■ What the task requires
Would you reproduce the whole listing exactly, minus its images?

■ Available data
□ □ □

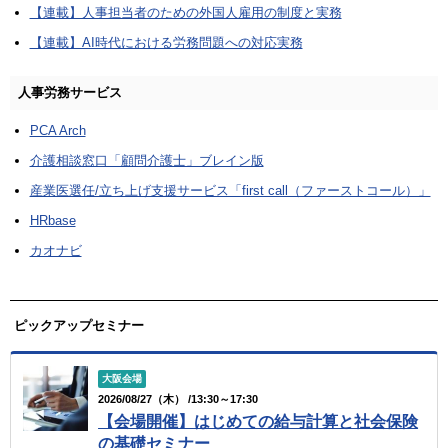
【連載】人事担当者のための外国人雇用の制度と実務
【連載】AI時代における労務問題への対応実務
人事労務サービス
PCA Arch
介護相談窓口「顧問介護士」ブレイン版
産業医選任/立ち上げ支援サービス「first call（ファーストコール）」
HRbase
カオナビ
ピックアップセミナー
大阪会場
2026/08/27（木） /13:30～17:30
【会場開催】はじめての給与計算と社会保険
の基礎セミナー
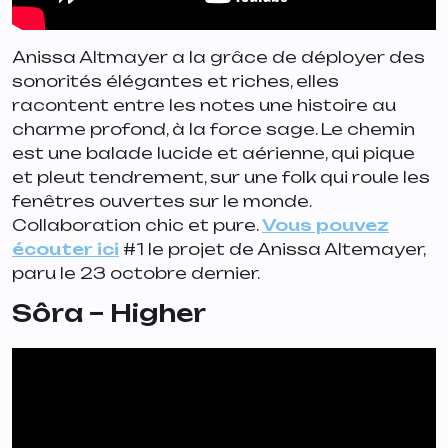
Anissa Altmayer a la grâce de déployer des
sonorités élégantes et riches, elles
racontent entre les notes une histoire au
charme profond, à la force sage. Le chemin
est une balade lucide et aérienne, qui pique
et pleut tendrement, sur une folk qui roule les
fenêtres ouvertes sur le monde.
Collaboration chic et pure.
Vous pouvez
écouter ici
#1 le projet de Anissa Altemayer,
paru le 23 octobre dernier.
Sôra – Higher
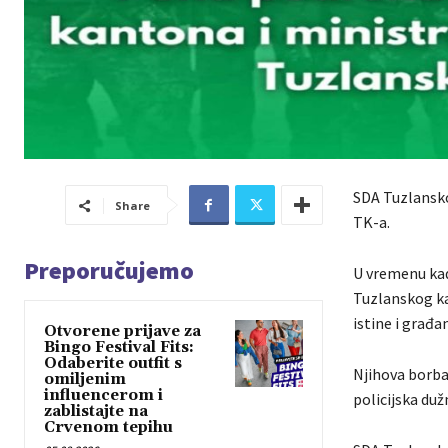
SDA Tuzlansko
Share
TK-a.
Preporučujemo
U vremenu kad
Tuzlanskog ka
istine i građa
Otvorene prijave za
Bingo Festival Fits:
Odaberite outfit s
Njihova borba 
omiljenim
influencerom i
policijska duž
zablistajte na
Crvenom tepihu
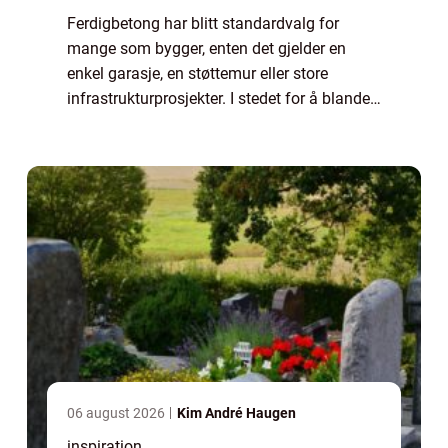
Ferdigbetong har blitt standardvalg for
mange som bygger, enten det gjelder en
enkel garasje, en støttemur eller store
infrastrukturprosjekter. I stedet for å blande
betong selv på byggeplassen, får man en
ferdig blandet løsning levert direkte med bi...
06 august 2026
Kim André Haugen
inspiration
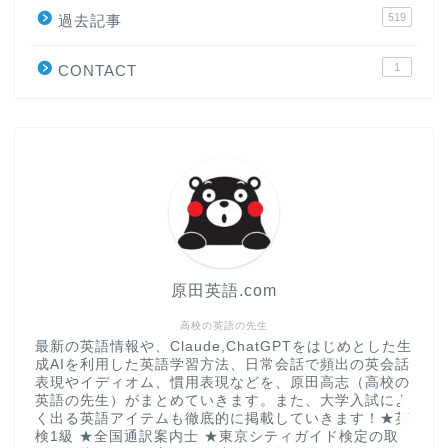
519
原田高志の”ほぼ日刊”英語
過去記事
学習＆大学入試英語コラム
1
CONTACT
“シン”・英会話スピード表
現
大学入試英語対策講座
英語名言・格言・カッコい
い英語＆素敵な英文フレー
ズ集
原田英語.com
過去記事
高校の英語の先生
最新の英語情報や、Claude,ChatGPTをはじめとした生
成AIを利用した英語学習方法、日常会話で頻出の英会話
CONTACT
表現やイディオム、慣用表現などを、原田高志（高校の
英語の先生）がまとめていきます。また、大学入試によ
く出る英語アイテムも徹底的に掲載していきます！★英
検1級 ★全国通訳案内士 ★東京シティガイド検定の取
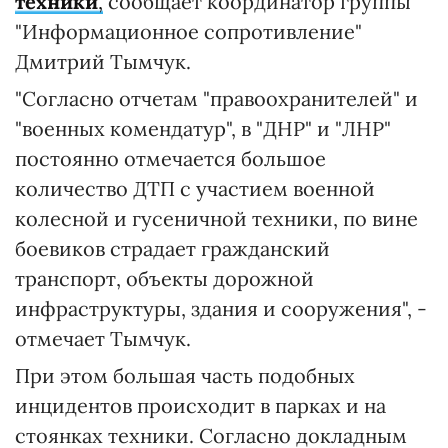
техники
,
сообщает координатор группы
"Информационное сопротивление"
Дмитрий Тымчук.
"Согласно отчетам "правоохранителей" и
"военных комендатур", в "ДНР" и "ЛНР"
постоянно отмечается большое
количество ДТП с участием военной
колесной и гусеничной техники, по вине
боевиков страдает гражданский
транспорт, объекты дорожной
инфраструктуры, здания и сооружения", -
отмечает Тымчук.
При этом большая часть подобных
инцидентов происходит в парках и на
стоянках техники. Согласно докладным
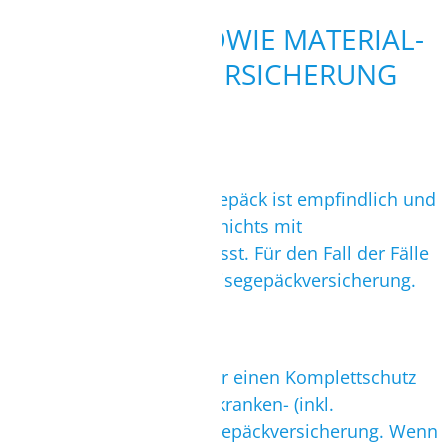
TRANSPORT SOWIE MATERIAL-
UND REISEVERSICHERUNG
Reisegepäck
Kite- und Wing/Windsurfgepäck ist empfindlich und
bei einem Transport wird nichts mit
Samthandschuhen angefasst. Für den Fall der Fälle
empfehlen wir Dir eine Reisegepäckversicherung.
Reiseversicherung
Generell empfehlen wir Dir einen Komplettschutz
aus Reiserücktritts-, Reisekranken- (inkl.
Rücktransport) und Reisegepäckversicherung. Wenn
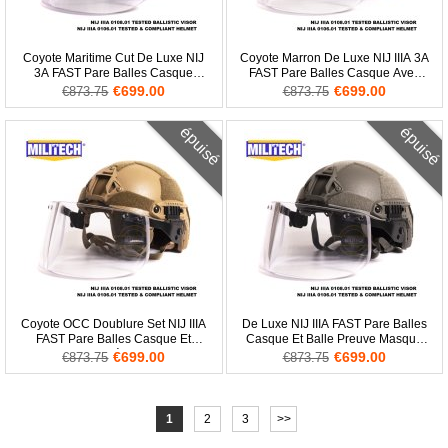
Coyote Maritime Cut De Luxe NIJ
Coyote Marron De Luxe NIJ IIIA 3A
3A FAST Pare Balles Casque
FAST Pare Balles Casque Avec
Balistique Visage Bouclier
Balistique Masque
€699.00
€699.00
€873.75
€873.75
épuisé
épuisé
Coyote OCC Doublure Set NIJ IIIA
De Luxe NIJ IIIA FAST Pare Balles
FAST Pare Balles Casque Et
Casque Et Balle Preuve Masque
Visière
Paquet
€699.00
€699.00
€873.75
€873.75
1
2
3
>>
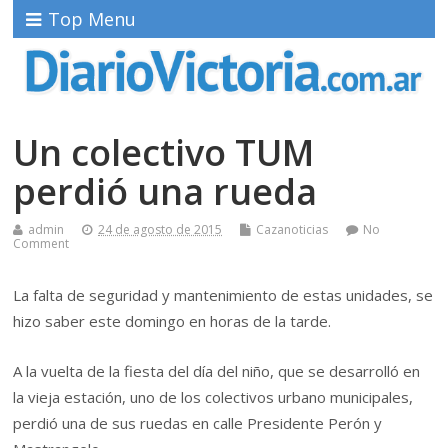
Top Menu
Un colectivo TUM
perdió una rueda
admin
24 de agosto de 2015
Cazanoticias
No
Comment
La falta de seguridad y mantenimiento de estas unidades, se
hizo saber este domingo en horas de la tarde.
A la vuelta de la fiesta del día del niño, que se desarrolló en
la vieja estación, uno de los colectivos urbano municipales,
perdió una de sus ruedas en calle Presidente Perón y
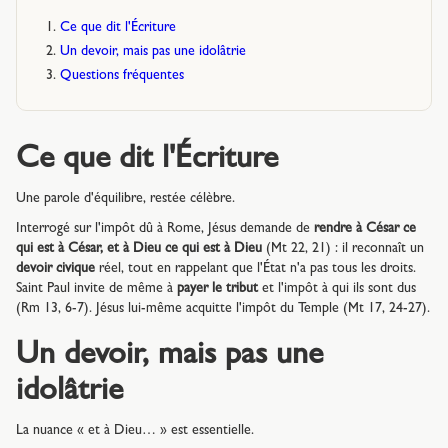
Ce que dit l'Écriture
Un devoir, mais pas une idolâtrie
Questions fréquentes
Ce que dit l'Écriture
Une parole d'équilibre, restée célèbre.
Interrogé sur l'impôt dû à Rome, Jésus demande de
rendre à César ce
qui est à César, et à Dieu ce qui est à Dieu
(Mt 22, 21) : il reconnaît un
devoir civique
réel, tout en rappelant que l'État n'a pas tous les droits.
Saint Paul invite de même à
payer le tribut
et l'impôt à qui ils sont dus
(Rm 13, 6-7). Jésus lui-même acquitte l'impôt du Temple (Mt 17, 24-27).
Un devoir, mais pas une
idolâtrie
La nuance « et à Dieu… » est essentielle.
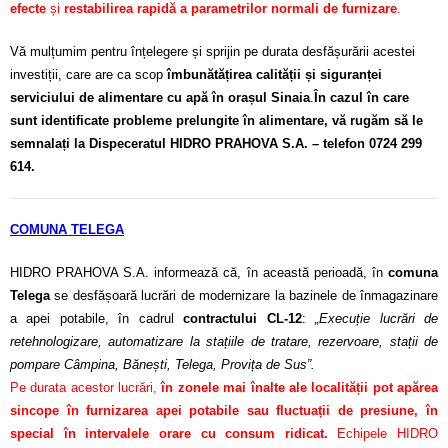
efecte
și
restabilirea rapidă a parametrilor normali de furnizare
.
Vă mulțumim pentru înțelegere și sprijin pe durata desfășurării acestei
investiții, care are ca scop
îmbunătățirea calității și siguranței
serviciului de alimentare cu apă în orașul Sinaia
.
În cazul în care
sunt identificate probleme prelungite în alimentare, vă rugăm să le
semnalați la Dispeceratul HIDRO PRAHOVA S.A. – telefon 0724 299
614.
COMUNA TELEGA
HIDRO PRAHOVA S.A. informează că, în această perioadă, în
comuna
Telega
se desfășoară lucrări de modernizare la bazinele de înmagazinare
a apei potabile, în cadrul
contractului CL-12
:
„Execuție lucrări de
retehnologizare, automatizare la stațiile de tratare, rezervoare, stații de
pompare Câmpina, Bănești, Telega, Provița de Sus”.
Pe durata acestor lucrări,
în zonele mai înalte ale localității pot apărea
sincope în furnizarea apei potabile sau fluctuații de presiune, în
special în intervalele orare cu consum ridicat.
Echipele HIDRO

□ □ □

■ Written solution
【連載】人事担当者のための外国人雇用の制度と実務
【連載】AI時代における労務問題への対応実務
人事労務サービス
PCA Arch
介護相談窓口「顧問介護士」ブレイン版
産業医選任/立ち上げ支援サービス「first call（ファーストコール）」
HRbase
カオナビ
ピックアップセミナー
大阪会場
2026/08/27（木） /13:30～17:30
【会場開催】はじめての給与計算と社会保険
の基礎セミナー
Anissa Altmayer a la grâce de déployer des
sonorités élégantes et riches, elles
racontent entre les notes une histoire au
charme profond, à la force sage. Le chemin
est une balade lucide et aérienne, qui pique
et pleut tendrement, sur une folk qui roule les
fenêtres ouvertes sur le monde.
Collaboration chic et pure.
Vous pouvez
écouter ici
#1 le projet de Anissa Altemayer,
paru le 23 octobre dernier.
Sôra – Higher
SDA Tuzlansko
Share
TK-a.
Preporučujemo
U vremenu kad
Tuzlanskog ka
istine i građa
Otvorene prijave za
Bingo Festival Fits:
Odaberite outfit s
Njihova borba 
omiljenim
influencerom i
policijska duž
zablistajte na
Crvenom tepihu
Ferdigbetong har blitt standardvalg for
mange som bygger, enten det gjelder en
enkel garasje, en støttemur eller store
infrastrukturprosjekter. I stedet for å blande
betong selv på byggeplassen, får man en
ferdig blandet løsning levert direkte med bi...
06 august 2026
Kim André Haugen
inspiration
519
原田高志の”ほぼ日刊”英語
過去記事
学習＆大学入試英語コラム
1
CONTACT
“シン”・英会話スピード表
現
大学入試英語対策講座
英語名言・格言・カッコい
い英語＆素敵な英文フレー
ズ集
原田英語.com
過去記事
高校の英語の先生
最新の英語情報や、Claude,ChatGPTをはじめとした生
成AIを利用した英語学習方法、日常会話で頻出の英会話
CONTACT
表現やイディオム、慣用表現などを、原田高志（高校の
英語の先生）がまとめていきます。また、大学入試によ
く出る英語アイテムも徹底的に掲載していきます！★英
検1級 ★全国通訳案内士 ★東京シティガイド検定の取
техники
,
сообщает координатор группы
"Информационное сопротивление"
Дмитрий Тымчук.
"Согласно отчетам "правоохранителей" и
"военных комендатур", в "ДНР" и "ЛНР"
постоянно отмечается большое
количество ДТП с участием военной
колесной и гусеничной техники, по вине
боевиков страдает гражданский
транспорт, объекты дорожной
инфраструктуры, здания и сооружения", -
отмечает Тымчук.
При этом большая часть подобных
инцидентов происходит в парках и на
стоянках техники. Согласно докладным
TRANSPORT SOWIE MATERIAL-
UND REISEVERSICHERUNG
Reisegepäck
Kite- und Wing/Windsurfgepäck ist empfindlich und
bei einem Transport wird nichts mit
Samthandschuhen angefasst. Für den Fall der Fälle
empfehlen wir Dir eine Reisegepäckversicherung.
Reiseversicherung
Generell empfehlen wir Dir einen Komplettschutz
aus Reiserücktritts-, Reisekranken- (inkl.
Rücktransport) und Reisegepäckversicherung. Wenn
Coyote Maritime Cut De Luxe NIJ
Coyote Marron De Luxe NIJ IIIA 3A
3A FAST Pare Balles Casque
FAST Pare Balles Casque Avec
Balistique Visage Bouclier
Balistique Masque
€699.00
€699.00
€873.75
€873.75
épuisé
épuisé
Coyote OCC Doublure Set NIJ IIIA
De Luxe NIJ IIIA FAST Pare Balles
FAST Pare Balles Casque Et
Casque Et Balle Preuve Masque
Visière
Paquet
€699.00
€699.00
€873.75
€873.75
1
2
3
>>
Top Menu
Un colectivo TUM
perdió una rueda
admin
24 de agosto de 2015
Cazanoticias
No
Comment
La falta de seguridad y mantenimiento de estas unidades, se
hizo saber este domingo en horas de la tarde.
A la vuelta de la fiesta del día del niño, que se desarrolló en
la vieja estación, uno de los colectivos urbano municipales,
perdió una de sus ruedas en calle Presidente Perón y
Ce que dit l'Écriture
Un devoir, mais pas une idolâtrie
Questions fréquentes
Ce que dit l'Écriture
Une parole d'équilibre, restée célèbre.
Interrogé sur l'impôt dû à Rome, Jésus demande de
rendre à César ce
qui est à César, et à Dieu ce qui est à Dieu
(Mt 22, 21) : il reconnaît un
devoir civique
réel, tout en rappelant que l'État n'a pas tous les droits.
Saint Paul invite de même à
payer le tribut
et l'impôt à qui ils sont dus
(Rm 13, 6-7). Jésus lui-même acquitte l'impôt du Temple (Mt 17, 24-27).
Un devoir, mais pas une
idolâtrie
La nuance « et à Dieu… » est essentielle.
efecte
și
restabilirea rapidă a parametrilor normali de furnizare
.
Vă mulțumim pentru înțelegere și sprijin pe durata desfășurării acestei
investiții, care are ca scop
îmbunătățirea calității și siguranței
serviciului de alimentare cu apă în orașul Sinaia
.
În cazul în care
sunt identificate probleme prelungite în alimentare, vă rugăm să le
semnalați la Dispeceratul HIDRO PRAHOVA S.A. – telefon 0724 299
614.
COMUNA TELEGA
HIDRO PRAHOVA S.A. informează că, în această perioadă, în
comuna
Telega
se desfășoară lucrări de modernizare la bazinele de înmagazinare
a apei potabile, în cadrul
contractului CL-12
:
„Execuție lucrări de
retehnologizare, automatizare la stațiile de tratare, rezervoare, stații de
pompare Câmpina, Bănești, Telega, Provița de Sus”.
Pe durata acestor lucrări,
în zonele mai înalte ale localității pot apărea
sincope în furnizarea apei potabile sau fluctuații de presiune, în
special în intervalele orare cu consum ridicat.
Echipele HIDRO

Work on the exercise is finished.